A group of MOLAB researchers, together with coworkers from Institute for Biological Research "Sinisa Satankovic" at the University of Belgrade (Serbia), have developed and validated a mathematical model for describing the dynamics displayed by a system of non-small-cell lung carcinoma cells which exhibit a complex interplay between Darwinian selection, Lamarckian induction and transfer of extracellular microvesicle under the action of chemotherapy.
Drug resistance in cancer has major implications for patients' outcome. It is related to processes involved in the decrease of drug efficacy, which are strongly influenced by intratumor heterogeneity and changes in the microenvironment. Heterogeneity arises, to a large extent, from genetic mutations analogously to Darwinian selection, but can also emerge as a consequence of epigenetic mutations driven by stochastic events. An important exogenous source of alterations is the action of chemotherapeutic agents, which not only affects the signalling pathways but also the interactions among cells.

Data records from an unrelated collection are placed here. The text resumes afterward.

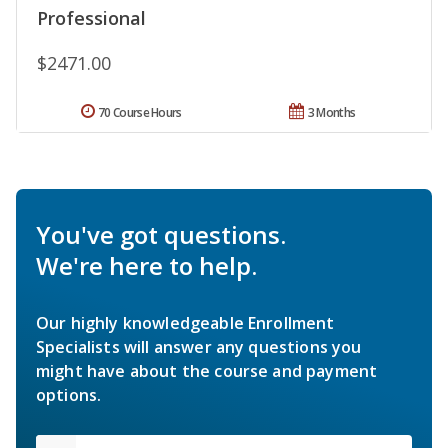
Professional
$2471.00
70 Course Hours
3 Months
You've got questions.
We're here to help.
Our highly knowledgeable Enrollment
Specialists will answer any questions you
might have about the course and payment
options.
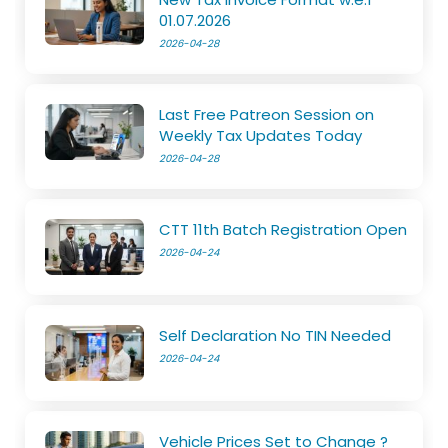
01.07.2026
2026-04-28
Last Free Patreon Session on
Weekly Tax Updates Today
2026-04-28
CTT 11th Batch Registration Open
2026-04-24
Self Declaration No TIN Needed
2026-04-24
Vehicle Prices Set to Change ?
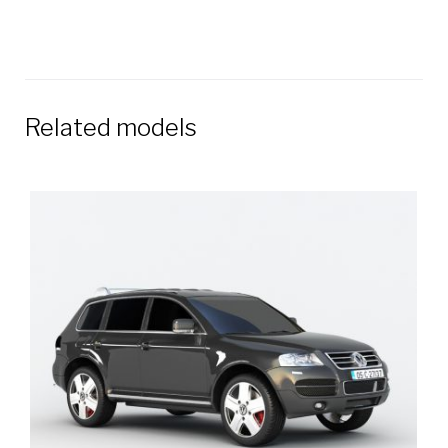
Related models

In the study researchers provided experimental evidence from in vitro assays and put forward a mathematical kinetic transport model consisting of an unified theoretical framework encompassing Darwinian selection, Lamarkian induction and the transfer of extracellular microvesicles by tumor cells carrying P-glycoprotein, which is a membrane transporter capable to efflux large panels of structurally and functionally unrelated drugs. The mathematical model explained the experimental results and revealed a number of intriguing cancer cell dynamics such as that, under exogenous stress conditions, sensitive tumor cells are more likely to accept extracellular microvesicles shed by resistant tumor cells carrying P-glycoprotein. This preferential uptake of microvesicles by sensitive tumor cells opens new potential therapeutic routes to deal with multi-drug-resistance in cancer. The mathematical model was used to study different therapeutic protocols highlighting the importance of administration timings , and the high variability in response as a consequence of Lamarkian induction and microvesicle transfer, which could range from tumor control to treatment failure.
Álvarez-Arenas A, Podolski-Renic A, Belmonte-Beitia J, Pesic M and Calvo GF. (2019) Interplay of Darwinian Selection, Lamarckian induction and Microvesicle Transfer on Drug Resistance in Cancer. Sci Rep 9:9332.